Définition et structure du fait divers Cataclysmes, meurtres, crimes, accidents, suicides, scandales,
événements extraordinaires de la vie exercent sur nous une trouble
attraction. Ils mettent en scène nos fantasmes, réveillent nos pulsions,
suscitent terreur et pitié comme les contes de notre enfance. Ils nous
renvoient à nos désirs de transgresser les normes et d’enfreindre les
interdits. Ils pimentent notre quotidien et nous offrent aussi les
ingrédients d’un roman policier ou d’un feuilleton… Ouvrons les pages
d’un périodique, et c’est à cette kyrielle d’émotions fortes que nous
convie la lecture des faits divers.
Le fait divers vu par Roland Barthes Le mot « fait divers » (apparu en 1838) désigne à la fois
l’événement lui-même, l’information qui le relate et la rubrique du
journal qui le traite.
Inclassables de l’information, les faits divers sont difficiles à
définir. Négativement, c’est tout ce qui n’a pas trouvé place dans les
rubriques habituelles. D’ailleurs, dans l’argot journalistique, couvrir
les faits divers c’est « faire les chiens écrasés », c'est-à-dire
traiter les faits les moins importants de l’actualité. Positivement,
c’est un large éventail de petits faits étonnants, tragiques,
extraordinaires ou insignifiants qui concernent plutôt les gens en
tant que personnes privées, et qui n’ont apparemment pas d’effet
central sur le fonctionnement de la société. Ils témoignent
sporadiquement de la part maudite de celle-ci.

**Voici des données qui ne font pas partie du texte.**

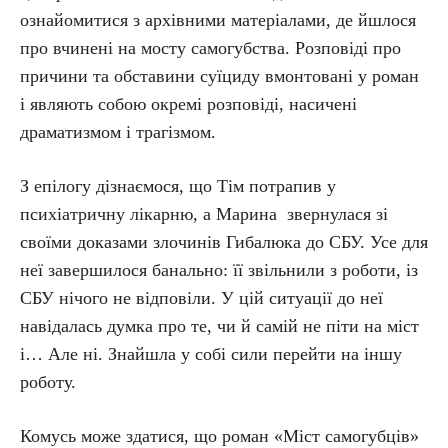
ознайомитися з архівними матеріалами, де йшлося
про вчинені на мосту самогубства. Розповіді про
причини та обставини суїциду вмонтовані у роман
і являють собою окремі розповіді, насичені
драматизмом і трагізмом.
З епілогу дізнаємося, що Тім потрапив у
психіатричну лікарню, а Марина звернулася зі
своїми доказами злочинів Гибалюка до СБУ. Усе для
неї завершилося банально: її звільнили з роботи, із
СБУ нічого не відповіли. У цій ситуації до неї
навідалась думка про те, чи й самій не піти на міст
і… Але ні. Знайшла у собі сили перейти на іншу
роботу.
Комусь може здатися, що роман «Міст самогубців»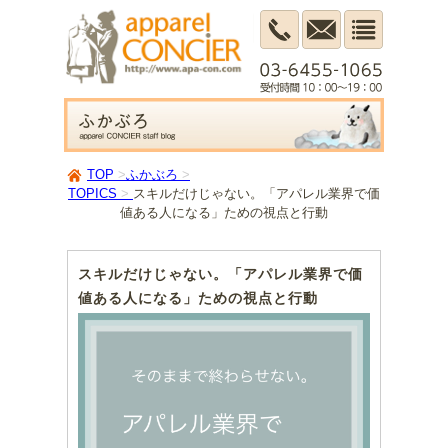
TOP
ふかぶろ
TOPICS
スキルだけじゃない。「アパレル業界で価
値ある人になる」ための視点と行動
スキルだけじゃない。「アパレル業界で価
値ある人になる」ための視点と行動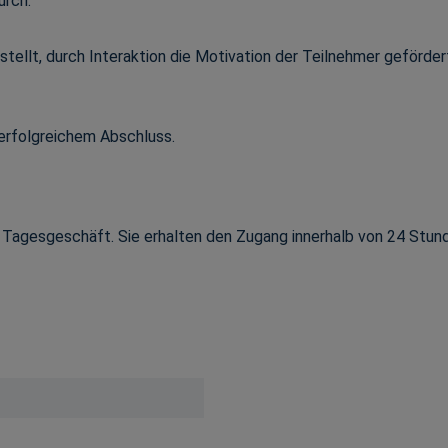
urch.
estellt, durch Interaktion die Motivation der Teilnehmer geförd
 erfolgreichem Abschluss.
m Tagesgeschäft. Sie erhalten den Zugang innerhalb von 24 Stu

Dans son étude sur le fait divers (
Essais critiques,
Seuil, 1964), Roland Barthes montre que celui-ci, en dépit de son
aspect futile et souvent extravagant, porte sur des problèmes
fondamentaux, permanents et universels : la vie, la mort, l’amour, la
haine, la nature humaine, la destinée… Pour lui, le fait divers est une
information totale ou plus exactement immanente. Il ne renvoie qu’à
lui-même et à ce titre s’apparente à la nouvelle et au conte.

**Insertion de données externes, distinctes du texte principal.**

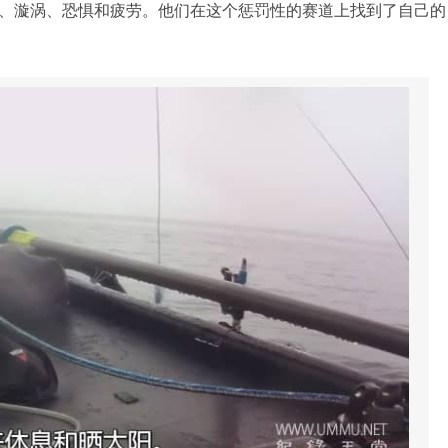
、漩涡、恐惧和疲劳。他们在这个惩罚性的赛道上找到了自己的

Transgression d’une norme rationnelle, factuelle, statistique,
sociale, culturelle et éthique, il révèle l’irruption d’une déchirure
dans l’ordre du quotidien, il fait scandale.

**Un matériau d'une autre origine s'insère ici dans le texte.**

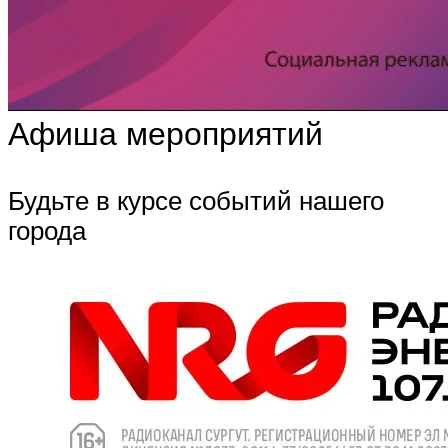
Афиша мероприятий
Будьте в курсе событий нашего
города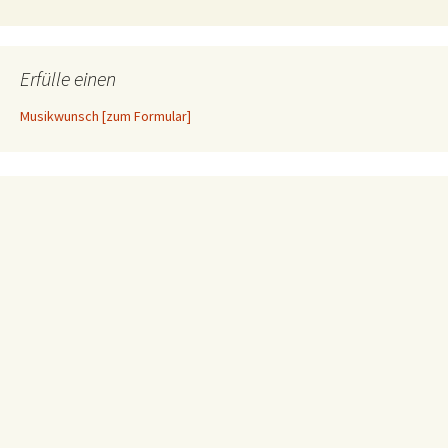
Erfülle einen
Musikwunsch [zum Formular]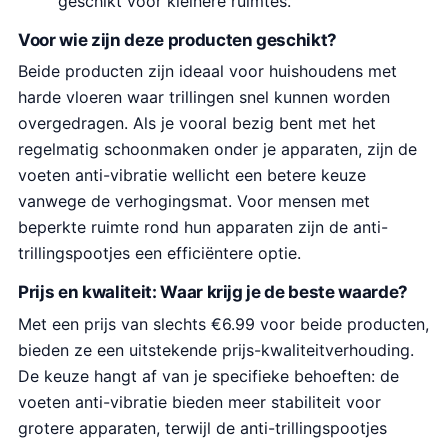
geschikt voor kleinere ruimtes.
Voor wie zijn deze producten geschikt?
Beide producten zijn ideaal voor huishoudens met
harde vloeren waar trillingen snel kunnen worden
overgedragen. Als je vooral bezig bent met het
regelmatig schoonmaken onder je apparaten, zijn de
voeten anti-vibratie wellicht een betere keuze
vanwege de verhogingsmat. Voor mensen met
beperkte ruimte rond hun apparaten zijn de anti-
trillingspootjes een efficiëntere optie.
Prijs en kwaliteit: Waar krijg je de beste waarde?
Met een prijs van slechts €6.99 voor beide producten,
bieden ze een uitstekende prijs-kwaliteitverhouding.
De keuze hangt af van je specifieke behoeften: de
voeten anti-vibratie bieden meer stabiliteit voor
grotere apparaten, terwijl de anti-trillingspootjes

Mais la spécificité du fait divers tient surtout, selon Barthes, au
fait qu’il comporte deux termes qui entretiennent des relations
complexes, de causalité et de coïncidence :
- La causalité peut être déçue parce que la cause révélée est plus pauvre que la cause attendue : «
Une femme blesse d’un coup de couteau son amant : crime passionnel ? Non, ils ne s’entendaient pas en politique » ; ou parce qu’une petite cause entraîne un grand effet.
- La relation de coïncidence a plusieurs aspects : la répétition, le
rapprochement de deux termes (c'est-à-dire deux contenus)
qualitativement distincts : «
Des pêcheurs islandais pêchent une vache » ;
le comble, qui est la prédilection du fait divers. La coïncidence est
d’autant plus spectaculaire qu’elle retourne certains stéréotypes de
situations : «
À Little Rock, le chef de la police tue sa femme ». « Des cambrioleurs sont surpris et effrayés par un autre cambrioleur ».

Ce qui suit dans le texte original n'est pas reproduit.